Stored data
________

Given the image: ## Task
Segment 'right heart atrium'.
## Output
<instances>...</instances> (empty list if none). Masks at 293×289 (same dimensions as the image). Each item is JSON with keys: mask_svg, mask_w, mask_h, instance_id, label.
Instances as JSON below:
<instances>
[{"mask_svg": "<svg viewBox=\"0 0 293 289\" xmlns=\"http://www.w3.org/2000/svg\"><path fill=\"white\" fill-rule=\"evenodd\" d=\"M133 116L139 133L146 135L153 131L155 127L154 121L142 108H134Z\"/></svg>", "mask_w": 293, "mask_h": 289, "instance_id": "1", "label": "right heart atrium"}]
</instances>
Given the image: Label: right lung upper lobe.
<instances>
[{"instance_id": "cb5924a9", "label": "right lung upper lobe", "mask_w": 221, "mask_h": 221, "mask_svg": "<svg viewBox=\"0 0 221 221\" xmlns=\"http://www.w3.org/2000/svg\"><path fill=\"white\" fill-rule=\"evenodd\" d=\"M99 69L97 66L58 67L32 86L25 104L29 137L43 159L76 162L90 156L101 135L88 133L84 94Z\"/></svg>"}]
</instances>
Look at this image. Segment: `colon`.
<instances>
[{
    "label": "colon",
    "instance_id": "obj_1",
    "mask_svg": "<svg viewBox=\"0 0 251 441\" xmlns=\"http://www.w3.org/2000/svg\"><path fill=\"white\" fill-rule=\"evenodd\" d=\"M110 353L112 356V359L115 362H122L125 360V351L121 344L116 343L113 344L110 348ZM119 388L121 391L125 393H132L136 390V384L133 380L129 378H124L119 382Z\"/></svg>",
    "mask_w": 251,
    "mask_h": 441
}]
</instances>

________

* Problem statement
Would you repeat each of the lines above exactly?

* Answer section
Given the image: ## Task
Segment 'right heart atrium'.
## Output
<instances>...</instances> (empty list if none). Masks at 293×289 (same dimensions as the image). Each item is JSON with keys: mask_svg, mask_w, mask_h, instance_id, label.
Instances as JSON below:
<instances>
[{"mask_svg": "<svg viewBox=\"0 0 293 289\" xmlns=\"http://www.w3.org/2000/svg\"><path fill=\"white\" fill-rule=\"evenodd\" d=\"M133 116L139 133L146 135L153 131L155 127L154 121L142 108H134Z\"/></svg>", "mask_w": 293, "mask_h": 289, "instance_id": "1", "label": "right heart atrium"}]
</instances>
Given the image: Label: right lung upper lobe.
<instances>
[{"instance_id": "cb5924a9", "label": "right lung upper lobe", "mask_w": 221, "mask_h": 221, "mask_svg": "<svg viewBox=\"0 0 221 221\" xmlns=\"http://www.w3.org/2000/svg\"><path fill=\"white\" fill-rule=\"evenodd\" d=\"M99 69L97 66L58 67L32 86L25 104L29 137L43 159L76 162L90 156L101 135L88 133L84 94Z\"/></svg>"}]
</instances>
Look at this image. Segment: `colon`.
<instances>
[{
    "label": "colon",
    "instance_id": "obj_1",
    "mask_svg": "<svg viewBox=\"0 0 251 441\" xmlns=\"http://www.w3.org/2000/svg\"><path fill=\"white\" fill-rule=\"evenodd\" d=\"M110 353L112 356V359L115 362H122L125 360V351L121 344L116 343L113 344L110 348ZM119 388L121 391L125 393H132L136 390V384L133 380L129 378H124L119 382Z\"/></svg>",
    "mask_w": 251,
    "mask_h": 441
}]
</instances>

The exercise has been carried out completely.